What lines of the data below hold the string "CAMP"? Copy each one.

BEGIN

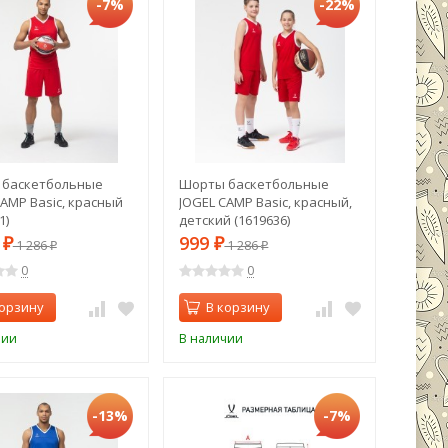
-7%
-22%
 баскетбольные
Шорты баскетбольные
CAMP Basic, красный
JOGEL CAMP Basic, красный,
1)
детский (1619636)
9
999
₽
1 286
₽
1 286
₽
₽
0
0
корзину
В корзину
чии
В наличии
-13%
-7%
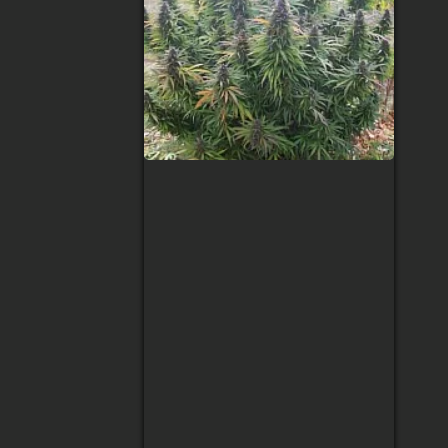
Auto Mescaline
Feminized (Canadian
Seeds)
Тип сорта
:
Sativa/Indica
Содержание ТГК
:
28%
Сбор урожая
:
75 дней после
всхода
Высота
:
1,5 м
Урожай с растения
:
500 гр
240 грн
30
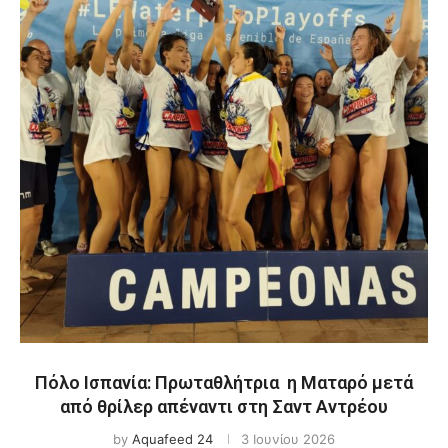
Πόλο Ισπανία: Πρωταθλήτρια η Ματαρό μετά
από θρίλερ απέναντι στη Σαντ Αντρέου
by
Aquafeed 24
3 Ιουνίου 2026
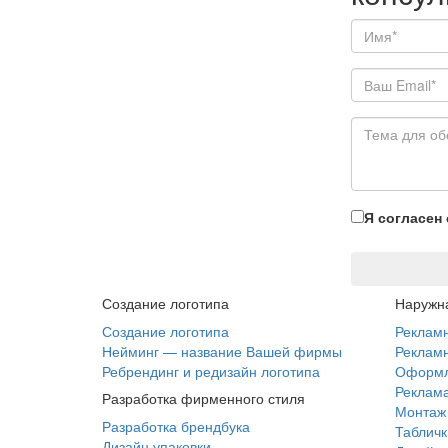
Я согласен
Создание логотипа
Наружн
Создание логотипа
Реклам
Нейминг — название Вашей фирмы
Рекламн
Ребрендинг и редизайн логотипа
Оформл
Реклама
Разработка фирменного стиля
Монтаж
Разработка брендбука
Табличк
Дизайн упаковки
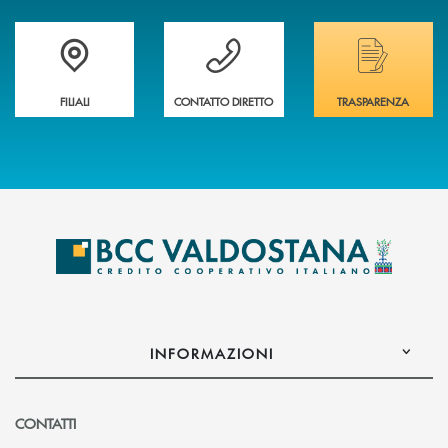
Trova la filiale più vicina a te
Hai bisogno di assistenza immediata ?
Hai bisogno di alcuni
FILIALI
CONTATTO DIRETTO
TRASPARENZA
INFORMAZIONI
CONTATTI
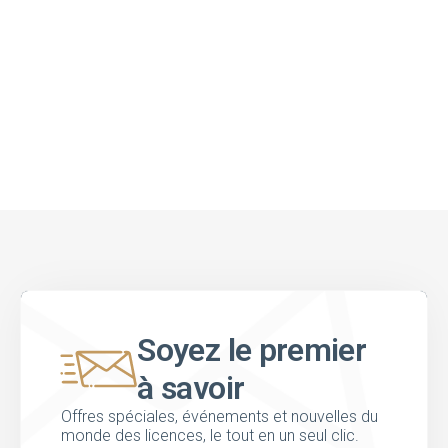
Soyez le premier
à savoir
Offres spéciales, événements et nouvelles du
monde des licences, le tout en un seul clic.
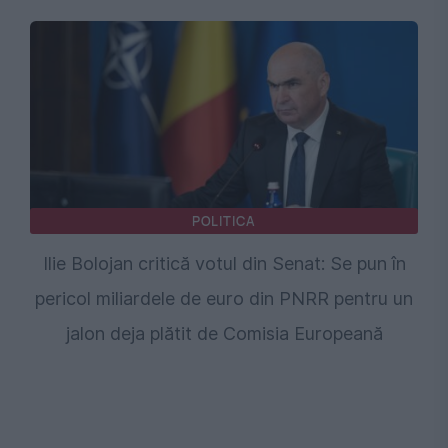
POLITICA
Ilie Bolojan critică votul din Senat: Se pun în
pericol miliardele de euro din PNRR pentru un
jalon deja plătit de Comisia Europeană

END

• TASK OUTPUT:
CAMP Basic, красный
JOGEL CAMP Basic, красный,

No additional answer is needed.